[Records for the task Boundary: Start]
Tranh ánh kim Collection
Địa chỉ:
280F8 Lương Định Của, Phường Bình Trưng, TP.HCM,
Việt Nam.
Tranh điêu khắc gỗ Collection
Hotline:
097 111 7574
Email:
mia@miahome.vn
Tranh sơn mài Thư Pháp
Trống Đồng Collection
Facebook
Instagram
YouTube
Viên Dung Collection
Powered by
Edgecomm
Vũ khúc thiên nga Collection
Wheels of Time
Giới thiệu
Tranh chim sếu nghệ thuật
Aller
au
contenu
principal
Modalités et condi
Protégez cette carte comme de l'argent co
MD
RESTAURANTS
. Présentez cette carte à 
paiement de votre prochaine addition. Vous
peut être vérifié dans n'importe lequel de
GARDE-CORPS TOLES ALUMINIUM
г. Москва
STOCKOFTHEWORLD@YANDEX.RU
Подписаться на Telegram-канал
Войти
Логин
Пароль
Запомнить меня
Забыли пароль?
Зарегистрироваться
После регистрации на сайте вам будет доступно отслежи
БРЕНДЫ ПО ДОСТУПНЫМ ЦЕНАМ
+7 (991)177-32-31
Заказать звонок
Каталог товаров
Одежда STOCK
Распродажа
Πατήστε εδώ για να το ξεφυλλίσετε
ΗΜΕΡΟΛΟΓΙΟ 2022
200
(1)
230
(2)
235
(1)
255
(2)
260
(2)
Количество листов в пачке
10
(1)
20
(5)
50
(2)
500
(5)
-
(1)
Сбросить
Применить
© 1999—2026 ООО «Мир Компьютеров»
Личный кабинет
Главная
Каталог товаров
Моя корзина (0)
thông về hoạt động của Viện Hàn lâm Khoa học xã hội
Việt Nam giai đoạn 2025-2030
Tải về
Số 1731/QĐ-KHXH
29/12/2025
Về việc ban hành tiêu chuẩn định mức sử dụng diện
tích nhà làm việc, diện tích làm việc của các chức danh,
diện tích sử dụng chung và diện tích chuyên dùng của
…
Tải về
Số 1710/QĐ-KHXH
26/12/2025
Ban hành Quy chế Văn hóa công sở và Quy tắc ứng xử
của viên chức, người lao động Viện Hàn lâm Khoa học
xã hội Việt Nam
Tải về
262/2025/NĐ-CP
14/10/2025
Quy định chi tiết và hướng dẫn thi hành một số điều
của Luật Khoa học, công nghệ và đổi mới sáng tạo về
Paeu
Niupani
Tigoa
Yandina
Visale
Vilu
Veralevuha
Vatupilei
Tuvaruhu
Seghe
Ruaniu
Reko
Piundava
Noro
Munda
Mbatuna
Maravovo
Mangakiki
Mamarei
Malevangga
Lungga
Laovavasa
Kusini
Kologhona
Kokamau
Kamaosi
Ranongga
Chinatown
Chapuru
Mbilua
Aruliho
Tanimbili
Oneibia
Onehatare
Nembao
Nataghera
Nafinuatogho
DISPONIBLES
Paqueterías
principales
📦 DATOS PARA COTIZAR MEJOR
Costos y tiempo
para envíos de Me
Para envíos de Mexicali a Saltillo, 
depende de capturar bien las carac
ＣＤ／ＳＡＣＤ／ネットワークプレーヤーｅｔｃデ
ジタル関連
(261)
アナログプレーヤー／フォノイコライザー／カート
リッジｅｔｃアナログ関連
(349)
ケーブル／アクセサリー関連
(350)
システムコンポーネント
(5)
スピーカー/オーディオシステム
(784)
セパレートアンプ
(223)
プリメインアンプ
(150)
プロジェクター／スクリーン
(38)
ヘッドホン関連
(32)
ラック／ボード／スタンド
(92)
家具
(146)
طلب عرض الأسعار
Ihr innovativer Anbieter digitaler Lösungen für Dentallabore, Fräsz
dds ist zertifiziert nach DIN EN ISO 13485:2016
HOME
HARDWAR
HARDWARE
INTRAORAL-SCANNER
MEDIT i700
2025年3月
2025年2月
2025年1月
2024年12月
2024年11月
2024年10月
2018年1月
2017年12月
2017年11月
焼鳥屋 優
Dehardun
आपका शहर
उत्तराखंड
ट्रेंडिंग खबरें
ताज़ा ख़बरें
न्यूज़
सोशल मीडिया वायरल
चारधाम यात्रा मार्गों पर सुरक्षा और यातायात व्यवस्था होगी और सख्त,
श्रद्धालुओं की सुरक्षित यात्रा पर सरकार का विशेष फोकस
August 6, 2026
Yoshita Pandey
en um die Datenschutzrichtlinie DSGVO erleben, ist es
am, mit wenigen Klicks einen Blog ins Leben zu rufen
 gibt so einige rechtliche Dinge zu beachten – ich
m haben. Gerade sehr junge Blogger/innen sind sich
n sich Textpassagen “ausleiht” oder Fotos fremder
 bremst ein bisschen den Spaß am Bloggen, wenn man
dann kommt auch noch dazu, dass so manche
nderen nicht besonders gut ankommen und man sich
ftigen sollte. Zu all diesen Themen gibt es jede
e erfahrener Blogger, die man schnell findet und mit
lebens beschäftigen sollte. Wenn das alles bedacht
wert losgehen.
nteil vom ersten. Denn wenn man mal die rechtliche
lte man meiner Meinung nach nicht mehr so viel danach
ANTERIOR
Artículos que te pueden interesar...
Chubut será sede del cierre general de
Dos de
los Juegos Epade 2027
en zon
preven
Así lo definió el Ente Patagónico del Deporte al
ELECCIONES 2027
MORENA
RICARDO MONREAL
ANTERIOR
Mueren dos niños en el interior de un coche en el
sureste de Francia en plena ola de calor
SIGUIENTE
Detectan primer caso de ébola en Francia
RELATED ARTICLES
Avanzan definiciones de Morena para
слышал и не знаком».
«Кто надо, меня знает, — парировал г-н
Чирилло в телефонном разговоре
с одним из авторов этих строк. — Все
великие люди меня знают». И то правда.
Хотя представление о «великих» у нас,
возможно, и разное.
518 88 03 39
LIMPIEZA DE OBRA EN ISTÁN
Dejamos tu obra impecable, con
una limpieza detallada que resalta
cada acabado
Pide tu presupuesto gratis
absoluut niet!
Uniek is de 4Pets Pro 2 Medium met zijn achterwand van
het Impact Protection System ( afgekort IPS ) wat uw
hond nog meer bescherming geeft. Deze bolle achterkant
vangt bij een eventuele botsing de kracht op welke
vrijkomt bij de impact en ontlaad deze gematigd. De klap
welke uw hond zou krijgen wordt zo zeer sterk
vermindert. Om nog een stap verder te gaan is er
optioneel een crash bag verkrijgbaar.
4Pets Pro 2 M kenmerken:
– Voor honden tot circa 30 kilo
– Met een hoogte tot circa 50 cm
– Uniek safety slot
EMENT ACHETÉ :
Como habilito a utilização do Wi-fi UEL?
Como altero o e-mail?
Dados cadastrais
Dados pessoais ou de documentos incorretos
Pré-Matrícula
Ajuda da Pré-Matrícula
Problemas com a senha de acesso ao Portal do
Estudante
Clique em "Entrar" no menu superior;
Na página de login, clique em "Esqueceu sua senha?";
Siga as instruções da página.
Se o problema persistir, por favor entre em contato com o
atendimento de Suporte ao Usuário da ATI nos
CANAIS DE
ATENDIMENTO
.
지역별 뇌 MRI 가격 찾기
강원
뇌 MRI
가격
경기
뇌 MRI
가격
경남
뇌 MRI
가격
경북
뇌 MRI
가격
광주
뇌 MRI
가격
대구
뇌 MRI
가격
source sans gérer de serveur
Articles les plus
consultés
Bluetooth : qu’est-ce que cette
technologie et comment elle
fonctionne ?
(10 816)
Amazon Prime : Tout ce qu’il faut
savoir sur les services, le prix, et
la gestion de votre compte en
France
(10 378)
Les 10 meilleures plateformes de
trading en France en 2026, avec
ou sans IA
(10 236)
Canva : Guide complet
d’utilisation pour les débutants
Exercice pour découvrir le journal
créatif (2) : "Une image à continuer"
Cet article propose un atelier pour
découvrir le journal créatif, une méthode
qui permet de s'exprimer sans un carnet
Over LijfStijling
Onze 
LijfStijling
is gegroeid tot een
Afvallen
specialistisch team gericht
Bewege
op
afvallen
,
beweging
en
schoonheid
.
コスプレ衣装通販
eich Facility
[Records for the task Boundary: End]
* **Assignment**
Copy, exactly and only, the lines above that begin with the one containing "с одним из авторов этих строк. — Все" and finish with the one containing "Amazon Prime : Tout ce qu’il faut".

* **Result for this exercise**
с одним из авторов этих строк. — Все
великие люди меня знают». И то правда.
Хотя представление о «великих» у нас,
возможно, и разное.
518 88 03 39
LIMPIEZA DE OBRA EN ISTÁN
Dejamos tu obra impecable, con
una limpieza detallada que resalta
cada acabado
Pide tu presupuesto gratis
absoluut niet!
Uniek is de 4Pets Pro 2 Medium met zijn achterwand van
het Impact Protection System ( afgekort IPS ) wat uw
hond nog meer bescherming geeft. Deze bolle achterkant
vangt bij een eventuele botsing de kracht op welke
vrijkomt bij de impact en ontlaad deze gematigd. De klap
welke uw hond zou krijgen wordt zo zeer sterk
vermindert. Om nog een stap verder te gaan is er
optioneel een crash bag verkrijgbaar.
4Pets Pro 2 M kenmerken:
– Voor honden tot circa 30 kilo
– Met een hoogte tot circa 50 cm
– Uniek safety slot
EMENT ACHETÉ :
Como habilito a utilização do Wi-fi UEL?
Como altero o e-mail?
Dados cadastrais
Dados pessoais ou de documentos incorretos
Pré-Matrícula
Ajuda da Pré-Matrícula
Problemas com a senha de acesso ao Portal do
Estudante
Clique em "Entrar" no menu superior;
Na página de login, clique em "Esqueceu sua senha?";
Siga as instruções da página.
Se o problema persistir, por favor entre em contato com o
atendimento de Suporte ao Usuário da ATI nos
CANAIS DE
ATENDIMENTO
.
지역별 뇌 MRI 가격 찾기
강원
뇌 MRI
가격
경기
뇌 MRI
가격
경남
뇌 MRI
가격
경북
뇌 MRI
가격
광주
뇌 MRI
가격
대구
뇌 MRI
가격
source sans gérer de serveur
Articles les plus
consultés
Bluetooth : qu’est-ce que cette
technologie et comment elle
fonctionne ?
(10 816)
Amazon Prime : Tout ce qu’il faut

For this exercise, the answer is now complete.